Copy nothing but the lines from the opening of the entries through the line that contains "secolo d.C., al", exactly as written. Drop the pictures.

----- Data in this exercise

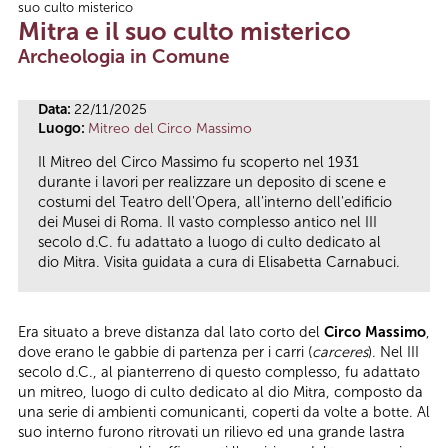
suo culto misterico
Tu sei qui
Mitra e il suo culto misterico
Archeologia in Comune
Data:
22/11/2025
Luogo:
Mitreo del Circo Massimo
Il Mitreo del Circo Massimo fu scoperto nel 1931
durante i lavori per realizzare un deposito di scene e
costumi del Teatro dell'Opera, all'interno dell'edificio
dei Musei di Roma. Il vasto complesso antico nel III
secolo d.C. fu adattato a luogo di culto dedicato al
dio Mitra. Visita guidata a cura di Elisabetta Carnabuci.
Era situato a breve distanza dal lato corto del
Circo Massimo
,
dove erano le gabbie di partenza per i carri (
carceres
). Nel III
secolo d.C., al pianterreno di questo complesso, fu adattato
un mitreo, luogo di culto dedicato al dio Mitra, composto da
una serie di ambienti comunicanti, coperti da volte a botte. Al
suo interno furono ritrovati un rilievo ed una grande lastra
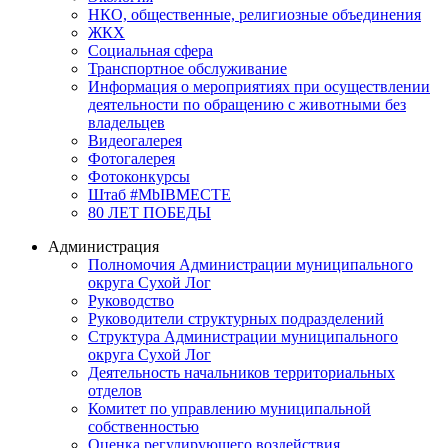
НКО, общественные, религиозные объединения
ЖКХ
Социальная сфера
Транспортное обслуживание
Информация о мероприятиях при осуществлении
деятельности по обращению с животными без
владельцев
Видеогалерея
Фотогалерея
Фотоконкурсы
Штаб #MbIBMECTE
80 ЛЕТ ПОБЕДЫ
Администрация
Полномочия Администрации муниципального
округа Сухой Лог
Руководство
Руководители структурных подразделений
Структура Администрации муниципального
округа Сухой Лог
Деятельность начальников территориальных
отделов
Комитет по управлению муниципальной
собственностью
Оценка регулирующего воздействия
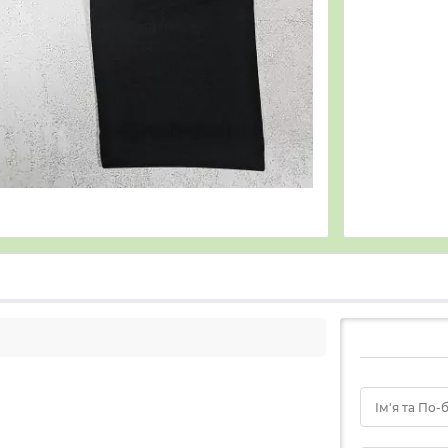
Ім'я та По-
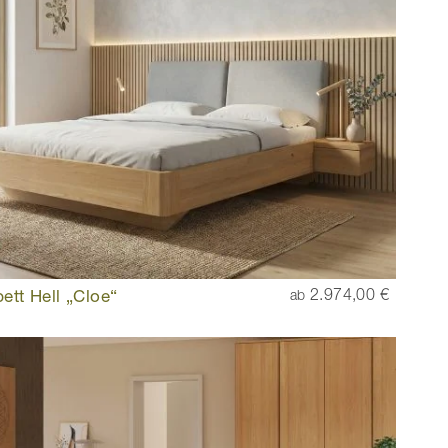
ett Hell „Cloe“
2.974,00 €
ab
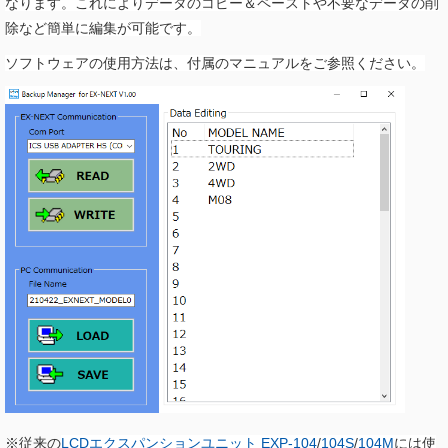
なります。これによりデータのコピー＆ペーストや不要なデータの削
除など簡単に編集が可能です。
ソフトウェアの使用方法は、付属のマニュアルをご参照ください。
※従来の
LCDエクスパンションユニット EXP-104
/
104S
/
104M
には使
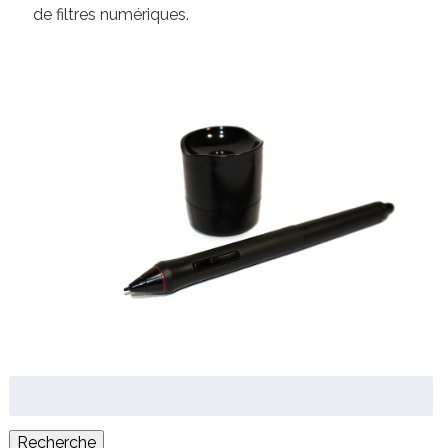
de filtres numériques.
Rechercher
:
Recherche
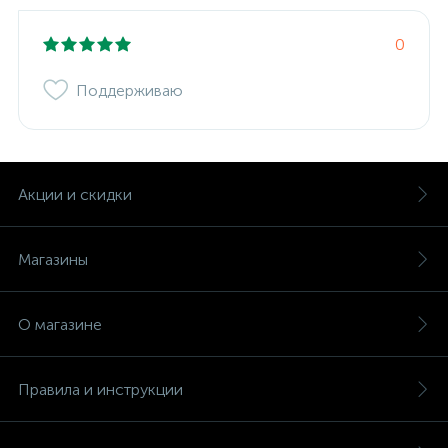
0
Поддерживаю
Акции и скидки
Магазины
О магазине
Правила и инструкции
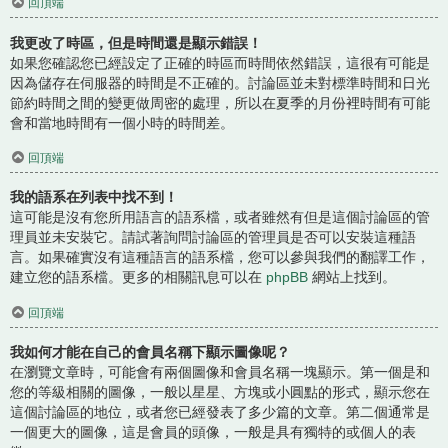
回頂端
我更改了時區，但是時間還是顯示錯誤！
如果您確認您已經設定了正確的時區而時間依然錯誤，這很有可能是
因為儲存在伺服器的時間是不正確的。討論區並未對標準時間和日光
節約時間之間的變更做周密的處理，所以在夏季的月份裡時間有可能
會和當地時間有一個小時的時間差。
回頂端
我的語系在列表中找不到！
這可能是沒有您所用語言的語系檔，或者雖然有但是這個討論區的管
理員並未安裝它。請試著詢問討論區的管理員是否可以安裝這種語
言。如果確實沒有這種語言的語系檔，您可以參與我們的翻譯工作，
建立您的語系檔。更多的相關訊息可以在
phpBB
網站上找到。
回頂端
我如何才能在自己的會員名稱下顯示圖像呢？
在瀏覽文章時，可能會有兩個圖像和會員名稱一塊顯示。第一個是和
您的等級相關的圖像，一般以星星、方塊或小圓點的形式，顯示您在
這個討論區的地位，或者您已經發表了多少篇的文章。第二個通常是
一個更大的圖像，這是會員的頭像，一般是具有獨特的或個人的表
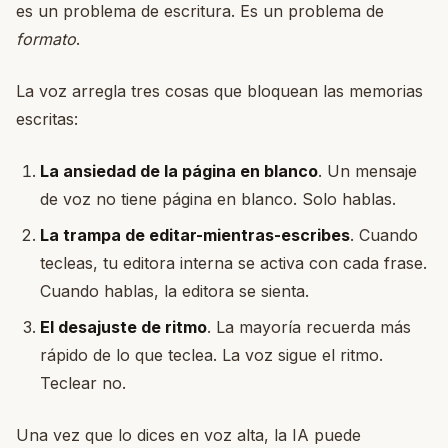
es un problema de escritura. Es un problema de
formato
.
La voz arregla tres cosas que bloquean las memorias
escritas:
La ansiedad de la página en blanco
. Un mensaje
de voz no tiene página en blanco. Solo hablas.
La trampa de editar-mientras-escribes
. Cuando
tecleas, tu editora interna se activa con cada frase.
Cuando hablas, la editora se sienta.
El desajuste de ritmo
. La mayoría recuerda más
rápido de lo que teclea. La voz sigue el ritmo.
Teclear no.
Una vez que lo dices en voz alta, la IA puede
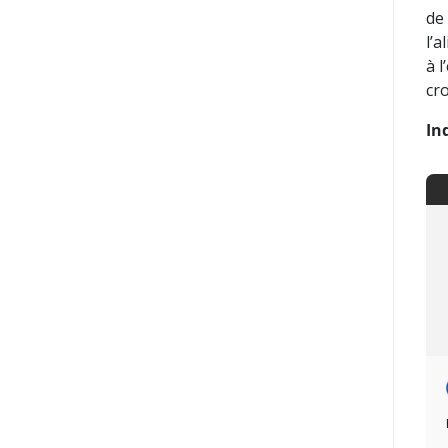
de
l’
à l
cr
In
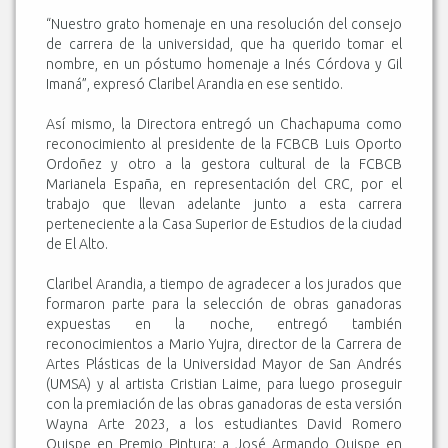
“Nuestro grato homenaje en una resolución del consejo
de carrera de la universidad, que ha querido tomar el
nombre, en un póstumo homenaje a Inés Córdova y Gil
Imaná”, expresó Claribel Arandia en ese sentido.
Así mismo, la Directora entregó un Chachapuma como
reconocimiento al presidente de la FCBCB Luis Oporto
Ordoñez y otro a la gestora cultural de la FCBCB
Marianela España, en representación del CRC, por el
trabajo que llevan adelante junto a esta carrera
perteneciente a la Casa Superior de Estudios de la ciudad
de El Alto.
Claribel Arandia, a tiempo de agradecer a los jurados que
formaron parte para la selección de obras ganadoras
expuestas en la noche, entregó también
reconocimientos a Mario Yujra, director de la Carrera de
Artes Plásticas de la Universidad Mayor de San Andrés
(UMSA) y al artista Cristian Laime, para luego proseguir
con la premiación de las obras ganadoras de esta versión
Wayna Arte 2023, a los estudiantes David Romero
Quispe en Premio Pintura; a José Armando Quispe en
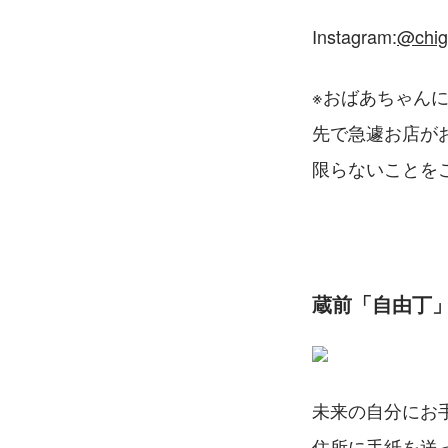
Instagram:
@chigu
※おばあちゃん
先で急遽お店が
限らないことを
蔵前「自由丁
未来の自分にお
住所に手紙を送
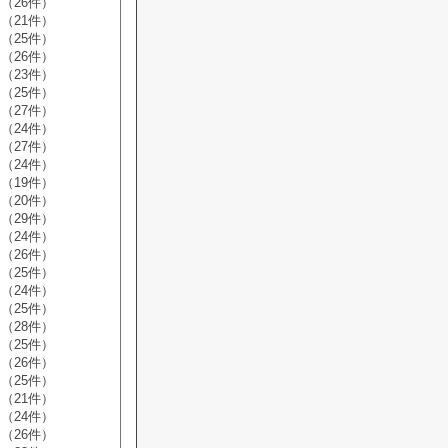
（26件）
（21件）
（25件）
（26件）
（23件）
（25件）
（27件）
（24件）
（27件）
（24件）
（19件）
（20件）
（29件）
（24件）
（26件）
（25件）
（24件）
（25件）
（28件）
（25件）
（26件）
（25件）
（21件）
（24件）
（26件）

----------

> _Solution for this problem_:
suo culto misterico
Tu sei qui
Mitra e il suo culto misterico
Archeologia in Comune
Data:
22/11/2025
Luogo:
Mitreo del Circo Massimo
Il Mitreo del Circo Massimo fu scoperto nel 1931
durante i lavori per realizzare un deposito di scene e
costumi del Teatro dell'Opera, all'interno dell'edificio
dei Musei di Roma. Il vasto complesso antico nel III
secolo d.C. fu adattato a luogo di culto dedicato al
dio Mitra. Visita guidata a cura di Elisabetta Carnabuci.
Era situato a breve distanza dal lato corto del
Circo Massimo
,
dove erano le gabbie di partenza per i carri (
carceres
). Nel III
secolo d.C., al pianterreno di questo complesso, fu adattato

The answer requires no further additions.